Top of Data listing

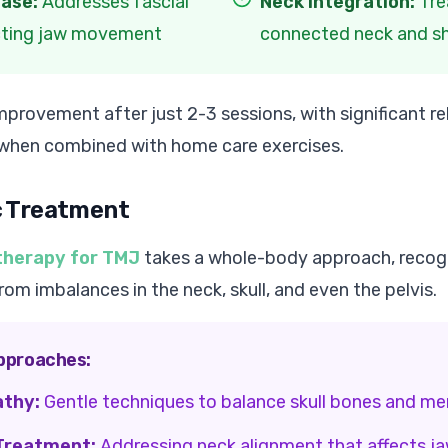
ease:
Addresses fascial
Neck Integration:
Tre
ecting jaw movement
connected neck and s
provement after just 2-3 sessions, with significant rel
 when combined with home care exercises.
c Treatment
therapy for TMJ
takes a whole-body approach, recogn
m imbalances in the neck, skull, and even the pelvis.
pproaches:
athy:
Gentle techniques to balance skull bones and m
 Treatment:
Addressing neck alignment that affects ja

Bottom of Data listing

# Required work
All of the entries above should be copied exactly, except for the pictures.

# Problem solution
ease:
Addresses fascial
Neck Integration:
Tre
ecting jaw movement
connected neck and s
provement after just 2-3 sessions, with significant rel
 when combined with home care exercises.
c Treatment
therapy for TMJ
takes a whole-body approach, recogn
m imbalances in the neck, skull, and even the pelvis.
pproaches:
athy:
Gentle techniques to balance skull bones and m
 Treatment:
Addressing neck alignment that affects ja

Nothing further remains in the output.